GOAL OF THE EXERCISE: The span to repeat in the listing below runs from the line containing "altijd mooi blijft." to the line containing "En considération de", inclusive. Repeat it exactly, and only it.
########################################
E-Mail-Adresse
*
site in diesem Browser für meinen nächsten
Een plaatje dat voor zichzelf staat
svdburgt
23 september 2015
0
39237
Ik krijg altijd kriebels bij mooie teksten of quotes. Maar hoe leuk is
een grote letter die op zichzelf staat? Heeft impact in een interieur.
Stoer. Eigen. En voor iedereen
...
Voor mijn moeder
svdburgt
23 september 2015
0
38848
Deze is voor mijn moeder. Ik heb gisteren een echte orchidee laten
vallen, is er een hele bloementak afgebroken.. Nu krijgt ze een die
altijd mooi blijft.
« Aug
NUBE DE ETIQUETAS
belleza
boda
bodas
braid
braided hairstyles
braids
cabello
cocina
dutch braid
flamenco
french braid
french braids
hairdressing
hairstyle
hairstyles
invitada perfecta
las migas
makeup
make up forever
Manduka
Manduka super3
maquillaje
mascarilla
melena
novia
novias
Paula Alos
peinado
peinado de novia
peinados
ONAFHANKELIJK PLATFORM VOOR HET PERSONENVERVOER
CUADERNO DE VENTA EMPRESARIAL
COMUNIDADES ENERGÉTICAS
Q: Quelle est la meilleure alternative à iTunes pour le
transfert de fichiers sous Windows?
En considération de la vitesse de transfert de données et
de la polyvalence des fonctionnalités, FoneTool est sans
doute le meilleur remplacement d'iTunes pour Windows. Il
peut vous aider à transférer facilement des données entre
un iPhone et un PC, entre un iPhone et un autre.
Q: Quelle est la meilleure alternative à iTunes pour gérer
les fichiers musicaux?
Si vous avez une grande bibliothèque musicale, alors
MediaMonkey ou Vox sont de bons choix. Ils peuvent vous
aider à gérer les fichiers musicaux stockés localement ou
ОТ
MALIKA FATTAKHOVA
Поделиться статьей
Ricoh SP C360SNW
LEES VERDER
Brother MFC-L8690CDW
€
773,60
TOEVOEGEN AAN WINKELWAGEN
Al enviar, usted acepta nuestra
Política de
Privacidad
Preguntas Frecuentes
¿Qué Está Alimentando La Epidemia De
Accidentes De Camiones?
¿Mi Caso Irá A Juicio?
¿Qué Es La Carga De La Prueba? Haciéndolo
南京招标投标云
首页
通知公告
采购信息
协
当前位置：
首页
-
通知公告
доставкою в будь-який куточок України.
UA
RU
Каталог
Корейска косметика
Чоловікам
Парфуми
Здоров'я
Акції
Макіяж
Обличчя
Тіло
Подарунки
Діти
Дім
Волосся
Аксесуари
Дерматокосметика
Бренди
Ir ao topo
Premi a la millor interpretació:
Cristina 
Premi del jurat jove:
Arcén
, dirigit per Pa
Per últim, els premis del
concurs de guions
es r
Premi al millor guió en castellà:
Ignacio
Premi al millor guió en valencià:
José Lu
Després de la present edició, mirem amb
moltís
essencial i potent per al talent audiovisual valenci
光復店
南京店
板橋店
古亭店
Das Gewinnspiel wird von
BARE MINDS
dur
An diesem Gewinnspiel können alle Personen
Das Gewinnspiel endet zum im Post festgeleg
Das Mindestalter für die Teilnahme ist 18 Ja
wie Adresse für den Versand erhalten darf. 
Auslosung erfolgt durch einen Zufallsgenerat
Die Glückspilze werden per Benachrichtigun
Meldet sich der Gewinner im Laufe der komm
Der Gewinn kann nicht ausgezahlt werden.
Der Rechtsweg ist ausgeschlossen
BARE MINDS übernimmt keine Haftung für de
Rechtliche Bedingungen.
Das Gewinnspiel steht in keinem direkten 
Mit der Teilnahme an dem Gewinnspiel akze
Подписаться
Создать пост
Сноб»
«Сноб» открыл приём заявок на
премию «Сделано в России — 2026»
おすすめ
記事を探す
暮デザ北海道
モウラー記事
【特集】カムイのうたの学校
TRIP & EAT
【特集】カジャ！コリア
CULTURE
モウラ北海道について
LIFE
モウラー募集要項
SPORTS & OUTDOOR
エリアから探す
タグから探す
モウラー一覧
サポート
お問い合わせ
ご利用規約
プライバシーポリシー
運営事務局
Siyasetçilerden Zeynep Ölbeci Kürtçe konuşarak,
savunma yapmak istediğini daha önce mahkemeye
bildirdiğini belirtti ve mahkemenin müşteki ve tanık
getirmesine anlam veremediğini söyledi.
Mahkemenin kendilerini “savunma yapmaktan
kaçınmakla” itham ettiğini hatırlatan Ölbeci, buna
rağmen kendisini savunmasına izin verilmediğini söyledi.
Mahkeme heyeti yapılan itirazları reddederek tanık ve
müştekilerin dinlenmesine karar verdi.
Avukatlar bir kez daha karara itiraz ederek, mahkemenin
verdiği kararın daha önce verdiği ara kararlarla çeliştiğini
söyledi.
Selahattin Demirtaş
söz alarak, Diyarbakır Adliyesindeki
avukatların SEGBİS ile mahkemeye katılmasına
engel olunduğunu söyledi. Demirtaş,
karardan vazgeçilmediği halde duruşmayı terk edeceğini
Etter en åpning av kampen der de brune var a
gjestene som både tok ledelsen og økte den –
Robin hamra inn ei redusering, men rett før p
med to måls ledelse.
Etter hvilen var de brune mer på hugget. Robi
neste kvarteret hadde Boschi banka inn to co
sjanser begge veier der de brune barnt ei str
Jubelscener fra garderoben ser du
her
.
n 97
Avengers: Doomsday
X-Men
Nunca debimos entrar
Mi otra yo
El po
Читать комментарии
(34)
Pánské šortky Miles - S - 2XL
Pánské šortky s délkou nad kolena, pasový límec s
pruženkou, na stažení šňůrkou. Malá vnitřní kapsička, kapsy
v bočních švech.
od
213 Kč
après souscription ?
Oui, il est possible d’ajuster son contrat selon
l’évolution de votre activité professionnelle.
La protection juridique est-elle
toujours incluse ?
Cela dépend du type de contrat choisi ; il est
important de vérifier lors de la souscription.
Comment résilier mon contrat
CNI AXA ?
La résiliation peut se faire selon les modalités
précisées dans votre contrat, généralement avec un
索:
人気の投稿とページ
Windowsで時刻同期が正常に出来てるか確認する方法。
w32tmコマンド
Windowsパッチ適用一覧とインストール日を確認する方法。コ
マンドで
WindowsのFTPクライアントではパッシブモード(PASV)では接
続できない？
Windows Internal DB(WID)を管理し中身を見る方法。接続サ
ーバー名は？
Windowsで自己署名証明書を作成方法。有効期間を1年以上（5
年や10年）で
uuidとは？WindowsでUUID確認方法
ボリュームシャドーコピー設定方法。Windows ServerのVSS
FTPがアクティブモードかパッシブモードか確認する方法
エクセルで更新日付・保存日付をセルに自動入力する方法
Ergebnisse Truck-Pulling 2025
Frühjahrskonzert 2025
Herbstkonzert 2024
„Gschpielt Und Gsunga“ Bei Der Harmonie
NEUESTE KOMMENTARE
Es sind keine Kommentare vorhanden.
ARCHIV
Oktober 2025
########################################
ANSWER BELOW:
altijd mooi blijft.
« Aug
NUBE DE ETIQUETAS
belleza
boda
bodas
braid
braided hairstyles
braids
cabello
cocina
dutch braid
flamenco
french braid
french braids
hairdressing
hairstyle
hairstyles
invitada perfecta
las migas
makeup
make up forever
Manduka
Manduka super3
maquillaje
mascarilla
melena
novia
novias
Paula Alos
peinado
peinado de novia
peinados
ONAFHANKELIJK PLATFORM VOOR HET PERSONENVERVOER
CUADERNO DE VENTA EMPRESARIAL
COMUNIDADES ENERGÉTICAS
Q: Quelle est la meilleure alternative à iTunes pour le
transfert de fichiers sous Windows?
En considération de la vitesse de transfert de données et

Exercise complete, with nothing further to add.